EXERCISE DESCRIPTION.
All entries below are to be reproduced precisely as they stand, without the pictures.

Saved data entries

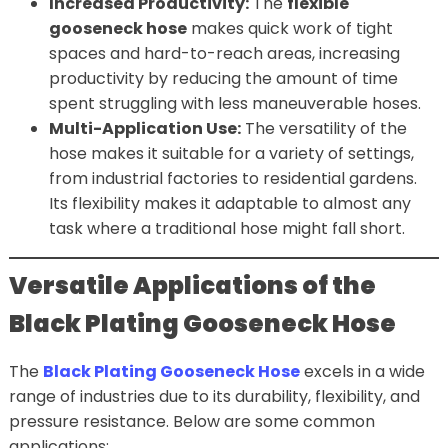
Increased Productivity:
The
flexible
gooseneck hose
makes quick work of tight
spaces and hard-to-reach areas, increasing
productivity by reducing the amount of time
spent struggling with less maneuverable hoses.
Multi-Application Use:
The versatility of the
hose makes it suitable for a variety of settings,
from industrial factories to residential gardens.
Its flexibility makes it adaptable to almost any
task where a traditional hose might fall short.
Versatile Applications of the
Black Plating Gooseneck Hose
The
Black Plating Gooseneck Hose
excels in a wide
range of industries due to its durability, flexibility, and
pressure resistance. Below are some common
applications:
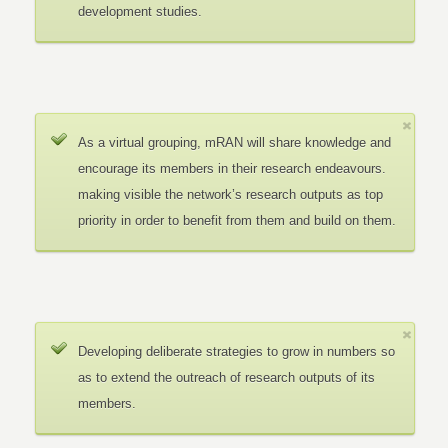
development studies.
As a virtual grouping, mRAN will share knowledge and
encourage its members in their research endeavours.
making visible the network’s research outputs as top
priority in order to benefit from them and build on them.
Developing deliberate strategies to grow in numbers so
as to extend the outreach of research outputs of its
members.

EXERCISE OUTPUT.
Increased Productivity:
The
flexible
gooseneck hose
makes quick work of tight
spaces and hard-to-reach areas, increasing
productivity by reducing the amount of time
spent struggling with less maneuverable hoses.
Multi-Application Use:
The versatility of the
hose makes it suitable for a variety of settings,
from industrial factories to residential gardens.
Its flexibility makes it adaptable to almost any
task where a traditional hose might fall short.
Versatile Applications of the
Black Plating Gooseneck Hose
The
Black Plating Gooseneck Hose
excels in a wide
range of industries due to its durability, flexibility, and
pressure resistance. Below are some common
applications:
development studies.
As a virtual grouping, mRAN will share knowledge and
encourage its members in their research endeavours.
making visible the network’s research outputs as top
priority in order to benefit from them and build on them.
Developing deliberate strategies to grow in numbers so
as to extend the outreach of research outputs of its
members.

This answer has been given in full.